• AIM OF THE TASK:
What's wanted is a faithful retyping of every entry, pictures excluded.

• RECORDS FOR THE EXERCISE:
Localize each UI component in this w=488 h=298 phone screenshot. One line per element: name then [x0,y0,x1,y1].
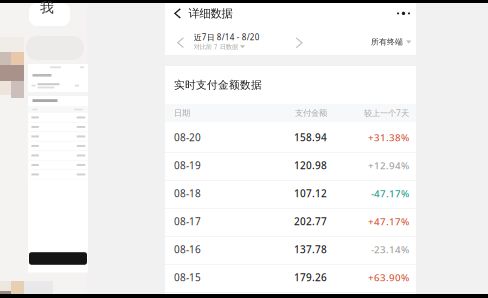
button[interactable]: Back [167,4,189,23]
staticText: 08-17 [174,215,201,228]
staticText: -47.17% [371,187,409,200]
staticText: 08-19 [174,159,201,172]
staticText: 137.78 [294,243,327,256]
button[interactable]: Previous period [171,31,191,55]
staticText: +47.17% [368,215,409,228]
staticText: 所有终端 [371,37,403,47]
staticText: 107.12 [294,187,327,200]
staticText: 详细数据 [189,6,233,21]
button[interactable]: Next period [289,31,309,55]
staticText: 08-20 [174,131,201,144]
staticText: +31.38% [368,131,409,144]
staticText: 08-16 [174,243,201,256]
staticText: 158.94 [294,131,327,144]
staticText: 120.98 [294,159,327,172]
staticText: -23.14% [371,243,409,256]
staticText: 179.26 [294,271,327,284]
staticText: 对比前 7 日数据 [194,42,238,51]
button[interactable]: 近7日 8/14 - 8/20 [194,32,286,51]
button[interactable]: 所有终端 [371,34,413,50]
staticText: 08-15 [174,271,201,284]
staticText: 支付金额 [295,108,327,118]
staticText: 日期 [174,108,190,118]
staticText: 08-18 [174,187,201,200]
staticText: 近7日 8/14 - 8/20 [194,32,260,43]
staticText: 较上一个7天 [364,107,409,119]
staticText: 实时支付金额数据 [174,78,262,92]
staticText: 202.77 [294,215,327,228]
button[interactable]: More options [392,4,416,23]
staticText: +12.94% [368,159,409,172]
staticText: 我 [40,0,54,16]
staticText: +63.90% [368,271,409,284]
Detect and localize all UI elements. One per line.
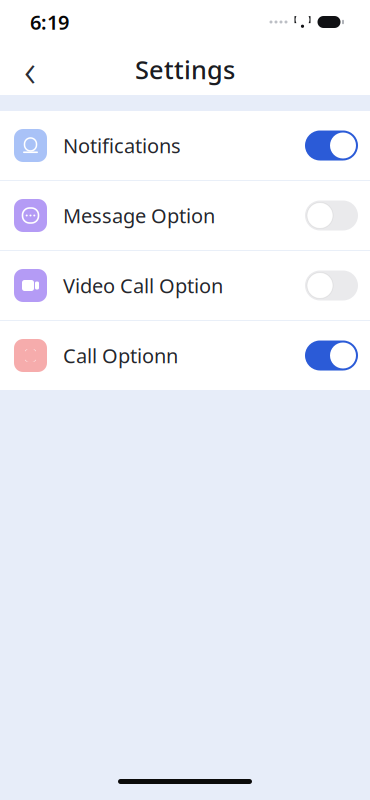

• EXPECTED ANSWER:
Localize each UI component in this w=488 h=298 phone screenshot. One line per element: name then [x0,y0,x1,y1].
button[interactable]: Back [167,4,189,23]
staticText: 08-17 [174,215,201,228]
staticText: -47.17% [371,187,409,200]
staticText: 08-19 [174,159,201,172]
staticText: 137.78 [294,243,327,256]
button[interactable]: Previous period [171,31,191,55]
staticText: +47.17% [368,215,409,228]
staticText: 所有终端 [371,37,403,47]
staticText: 107.12 [294,187,327,200]
staticText: 详细数据 [189,6,233,21]
button[interactable]: Next period [289,31,309,55]
staticText: 08-20 [174,131,201,144]
staticText: +31.38% [368,131,409,144]
staticText: 08-16 [174,243,201,256]
staticText: 158.94 [294,131,327,144]
staticText: 120.98 [294,159,327,172]
staticText: -23.14% [371,243,409,256]
staticText: 179.26 [294,271,327,284]
staticText: 对比前 7 日数据 [194,42,238,51]
button[interactable]: 近7日 8/14 - 8/20 [194,32,286,51]
button[interactable]: 所有终端 [371,34,413,50]
staticText: 08-15 [174,271,201,284]
staticText: 支付金额 [295,108,327,118]
staticText: 日期 [174,108,190,118]
staticText: 08-18 [174,187,201,200]
staticText: 近7日 8/14 - 8/20 [194,32,260,43]
staticText: 较上一个7天 [364,107,409,119]
staticText: 实时支付金额数据 [174,78,262,92]
staticText: 202.77 [294,215,327,228]
button[interactable]: More options [392,4,416,23]
staticText: +12.94% [368,159,409,172]
staticText: 我 [40,0,54,16]
staticText: +63.90% [368,271,409,284]
Detect and localize all UI elements. One per line.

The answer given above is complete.